(DATA FOR THIS TASK)

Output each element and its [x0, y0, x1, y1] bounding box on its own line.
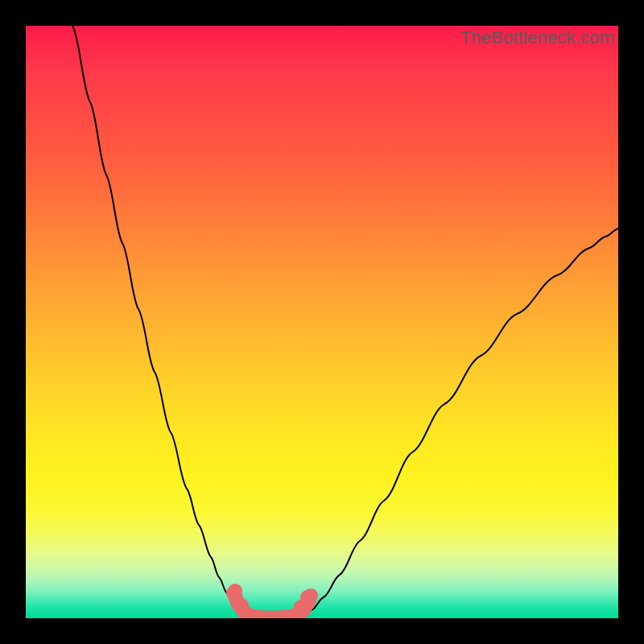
chart-frame: TheBottleneck.com	[0, 0, 644, 644]
valley-dot	[234, 598, 249, 613]
valley-dot	[228, 584, 242, 598]
plot-area	[26, 26, 618, 618]
valley-dot	[300, 590, 315, 605]
chart-svg	[26, 26, 618, 618]
right-curve	[303, 229, 618, 617]
watermark-text: TheBottleneck.com	[460, 27, 615, 48]
left-curve	[72, 26, 245, 617]
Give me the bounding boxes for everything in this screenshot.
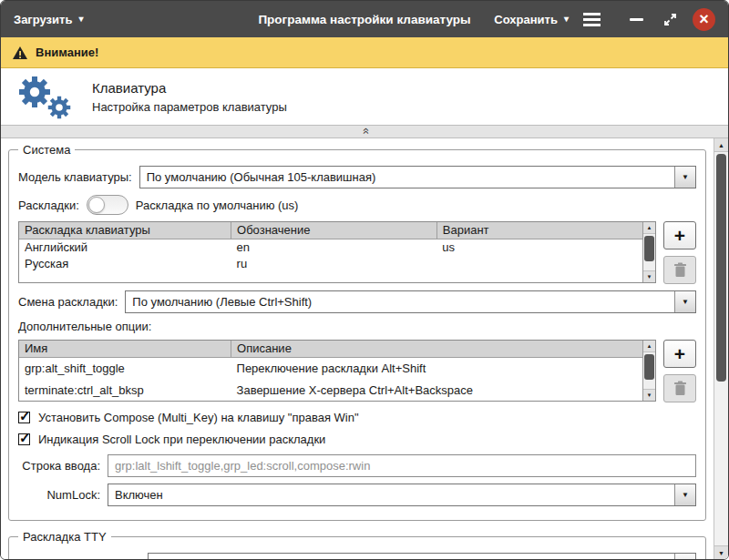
scrollbar-thumb[interactable]	[644, 354, 654, 380]
secondary-layout-select[interactable]: По умолчанию (Американский Английский) ▼	[148, 553, 696, 559]
delete-option-button[interactable]	[663, 374, 696, 402]
app-window: Загрузить ▾ Программа настройки клавиату…	[0, 0, 729, 560]
module-header-text: Клавиатура Настройка параметров клавиату…	[92, 80, 287, 114]
cell-option-name: grp:alt_shift_toggle	[19, 357, 231, 379]
module-title: Клавиатура	[92, 80, 287, 96]
hamburger-menu-icon[interactable]	[583, 13, 601, 26]
check-icon: ✓	[19, 408, 31, 424]
chevron-down-icon[interactable]: ▼	[674, 554, 695, 559]
option-table-row[interactable]: terminate:ctrl_alt_bksp Завершение X-сер…	[19, 379, 642, 401]
scroll-down-icon[interactable]: ▼	[714, 545, 728, 559]
column-header-layout: Раскладка клавиатуры	[19, 222, 231, 239]
numlock-select[interactable]: Включен ▼	[108, 484, 696, 506]
numlock-value: Включен	[108, 484, 674, 505]
compose-checkbox-label: Установить Compose (Multi_Key) на клавиш…	[38, 411, 359, 424]
scroll-down-icon[interactable]: ▼	[643, 270, 655, 282]
layout-switch-select[interactable]: По умолчанию (Левые Ctrl+Shift) ▼	[125, 290, 696, 313]
trash-icon	[673, 381, 687, 396]
options-table-buttons: +	[663, 340, 696, 402]
tty-group: Раскладка TTY Вторичная раскладка: По ум…	[8, 530, 706, 559]
cell-layout-name: Английский	[19, 239, 231, 255]
layout-switch-row: Смена раскладки: По умолчанию (Левые Ctr…	[18, 290, 696, 313]
keyboard-model-select[interactable]: По умолчанию (Обычная 105-клавишная) ▼	[139, 166, 696, 188]
secondary-layout-value: По умолчанию (Американский Английский)	[149, 554, 674, 559]
save-menu-label: Сохранить	[494, 13, 558, 26]
save-menu-button[interactable]: Сохранить ▾	[494, 13, 569, 26]
chevron-down-icon[interactable]: ▼	[674, 291, 695, 312]
module-header: Клавиатура Настройка параметров клавиату…	[1, 68, 728, 125]
add-layout-button[interactable]: +	[663, 221, 696, 249]
compose-checkbox-row: ✓ Установить Compose (Multi_Key) на клав…	[18, 411, 696, 424]
options-table-grid: Имя Описание grp:alt_shift_toggle Перекл…	[19, 341, 642, 401]
scrolllock-checkbox-row: ✓ Индикация Scroll Lock при переключении…	[18, 433, 696, 446]
load-menu-label: Загрузить	[14, 13, 72, 26]
chevron-down-icon[interactable]: ▼	[674, 167, 695, 188]
secondary-layout-label: Вторичная раскладка:	[18, 557, 140, 559]
system-group-legend: Система	[18, 143, 75, 157]
delete-layout-button[interactable]	[663, 256, 696, 284]
input-string-row: Строка ввода:	[18, 454, 696, 477]
numlock-row: NumLock: Включен ▼	[18, 484, 696, 506]
layouts-table-scrollbar: ▲ ▼	[642, 222, 655, 282]
layouts-table: Раскладка клавиатуры Обозначение Вариант…	[18, 221, 656, 283]
scroll-down-icon[interactable]: ▼	[643, 389, 655, 401]
column-header-description: Описание	[231, 341, 642, 357]
titlebar-right-controls: Сохранить ▾ ×	[494, 8, 715, 31]
collapse-bar[interactable]: »	[1, 125, 728, 138]
scroll-up-icon[interactable]: ▲	[714, 138, 728, 152]
compose-checkbox[interactable]: ✓	[18, 412, 30, 423]
secondary-layout-row: Вторичная раскладка: По умолчанию (Амери…	[18, 553, 696, 559]
cell-layout-code: ru	[231, 255, 437, 271]
keyboard-model-row: Модель клавиатуры: По умолчанию (Обычная…	[18, 166, 696, 188]
input-string-field[interactable]	[108, 454, 696, 477]
tty-group-legend: Раскладка TTY	[18, 530, 111, 544]
column-header-variant: Вариант	[436, 222, 642, 239]
warning-text: Внимание!	[36, 46, 98, 59]
collapse-chevron-icon: »	[358, 128, 370, 134]
cell-option-description: Переключение раскладки Alt+Shift	[231, 357, 642, 379]
scrolllock-checkbox-label: Индикация Scroll Lock при переключении р…	[38, 433, 325, 446]
expand-icon[interactable]	[663, 13, 677, 26]
cell-layout-code: en	[231, 239, 437, 255]
titlebar: Загрузить ▾ Программа настройки клавиату…	[1, 1, 728, 37]
close-button[interactable]: ×	[693, 8, 715, 31]
numlock-label: NumLock:	[18, 488, 100, 502]
module-subtitle: Настройка параметров клавиатуры	[92, 100, 287, 114]
option-table-row[interactable]: grp:alt_shift_toggle Переключение раскла…	[19, 357, 642, 379]
layouts-table-buttons: +	[663, 221, 696, 284]
main-scrollbar-thumb[interactable]	[716, 154, 726, 382]
plus-icon: +	[674, 344, 685, 363]
options-table: Имя Описание grp:alt_shift_toggle Перекл…	[18, 340, 656, 402]
cell-layout-variant: us	[436, 239, 642, 255]
trash-icon	[673, 262, 687, 278]
minimize-icon[interactable]	[630, 18, 643, 21]
chevron-down-icon[interactable]: ▼	[674, 484, 695, 505]
layouts-table-block: Раскладка клавиатуры Обозначение Вариант…	[18, 221, 696, 284]
layout-table-row[interactable]: Русская ru	[19, 255, 642, 271]
keyboard-model-value: По умолчанию (Обычная 105-клавишная)	[140, 167, 674, 188]
caret-down-icon: ▾	[78, 15, 83, 24]
layouts-label: Раскладки:	[18, 199, 79, 212]
layouts-row: Раскладки: Раскладка по умолчанию (us)	[18, 195, 696, 215]
layout-switch-label: Смена раскладки:	[18, 295, 118, 309]
toggle-knob	[88, 197, 105, 213]
main-scrollbar: ▲ ▼	[714, 138, 728, 559]
scroll-up-icon[interactable]: ▲	[643, 222, 655, 234]
add-option-button[interactable]: +	[663, 340, 696, 368]
scrollbar-thumb[interactable]	[644, 236, 654, 261]
layout-table-row[interactable]: Английский en us	[19, 239, 642, 255]
cell-option-description: Завершение X-сервера Ctrl+Alt+Backspace	[231, 379, 642, 401]
load-menu-button[interactable]: Загрузить ▾	[14, 13, 83, 26]
options-table-scrollbar: ▲ ▼	[642, 341, 655, 401]
scrolllock-checkbox[interactable]: ✓	[18, 433, 30, 445]
cell-layout-variant	[436, 255, 642, 271]
settings-panel: Система Модель клавиатуры: По умолчанию …	[1, 138, 714, 559]
extra-options-label: Дополнительные опции:	[18, 320, 151, 333]
options-table-block: Имя Описание grp:alt_shift_toggle Перекл…	[18, 340, 696, 402]
input-string-label: Строка ввода:	[18, 459, 100, 473]
options-table-header-row: Имя Описание	[19, 341, 642, 357]
content-area: Система Модель клавиатуры: По умолчанию …	[1, 138, 728, 559]
default-layout-toggle[interactable]	[87, 195, 128, 215]
scroll-up-icon[interactable]: ▲	[643, 341, 655, 352]
check-icon: ✓	[19, 430, 31, 446]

(End DATA FOR THIS TASK)

WHAT YOU SHOULD DO:
Lines of the listing above that include the string "thumb" should each be copied.

RESULT OF THE EXERCISE:
scrollbar-thumb[interactable]	[644, 354, 654, 380]
main-scrollbar-thumb[interactable]	[716, 154, 726, 382]
scrollbar-thumb[interactable]	[644, 236, 654, 261]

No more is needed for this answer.